One slight tangent regarding the costumes in Jake’s class… Almost every day I get to have breakfast with JJ and several of his classmates (his whole class is almost entirely girls, Nate’s is the opposite). In any case, these little girls almost all wear princess dresses to school every day. Literally it’s breakfast with Cinderella, Ariel and Tinkerbell. This week Tinkerbell changed it up and came in a brand new Hello Kitty tiara and head-to-toe coordinating outfit, including new glitter shoes. The only way I could tell it was Halloween was that Mia was wearing a homemade rainbow costume.
When we got home that evening, we met the Pizza My Heart delivery man, the fifth member of our family. Yes Fernando, that’s directed at you. Then we spent an indeterminate amount of time searching for a shoe before we hit the streets with the early birds. As expected of a second child, Nate was a natural. He was marching up to the doors of strangers, followed by his excited but leery lion bodyguard. Some magical trick-or-treat spell came over them and they both wore their headgear the entire time… it was truly miraculous. Three doors down, Nate tried to take the proffered candy basket, twice.
Jake’s lion costume is flood-ready. I don’t think we had that problem last year.

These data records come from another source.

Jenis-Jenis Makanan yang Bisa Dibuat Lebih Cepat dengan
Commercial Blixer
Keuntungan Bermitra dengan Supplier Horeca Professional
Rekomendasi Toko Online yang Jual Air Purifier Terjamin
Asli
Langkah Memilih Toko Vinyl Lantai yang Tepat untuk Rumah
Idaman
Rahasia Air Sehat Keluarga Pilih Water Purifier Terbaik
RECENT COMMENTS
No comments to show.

When we got home, I made my typical mistake of thinking we’d have less trick-or-treaters than usual because it’s a Wednesday and it’s threatening to rain. I handed out small handfuls and then had to revert to the measly 1 fun-size piece per visitor. I also had to keep a very close eye on Jakey. If you come to our door, you totally want the extra generous, headless lion throwing candy into your bag. When it came to the insanely cute, homemade garden gnome girl, I let it go. But the teenager who told me he was “Nothing”? Here’s some snack-size malt balls. Next year, make an effort.

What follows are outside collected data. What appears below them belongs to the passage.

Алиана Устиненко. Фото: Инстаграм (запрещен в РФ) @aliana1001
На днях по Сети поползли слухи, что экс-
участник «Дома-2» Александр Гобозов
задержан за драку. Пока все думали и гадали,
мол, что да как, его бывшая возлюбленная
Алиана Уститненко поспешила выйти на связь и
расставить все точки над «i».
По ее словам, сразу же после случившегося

We passed out over 550 pieces of candy and had to turn our lights off early. I’d like to give a shout out to the geniuses at Hershey’s and Nestle that added the new “96 pieces!” badge on the front of the bags this year. I’m greatly appreciative that I no longer need to calculate which brands have the most pieces via the serving size times number of servings (Kit Kat, by the way). I salute innovation in candy packaging.
While Jacob and I manned the door, James changed Nate out of his costume. I turned around and he was wearing a diaper and a little Penn State t-shirt. Really, James? Fortunately, no one misinterpreted it as a costume in extremely poor taste.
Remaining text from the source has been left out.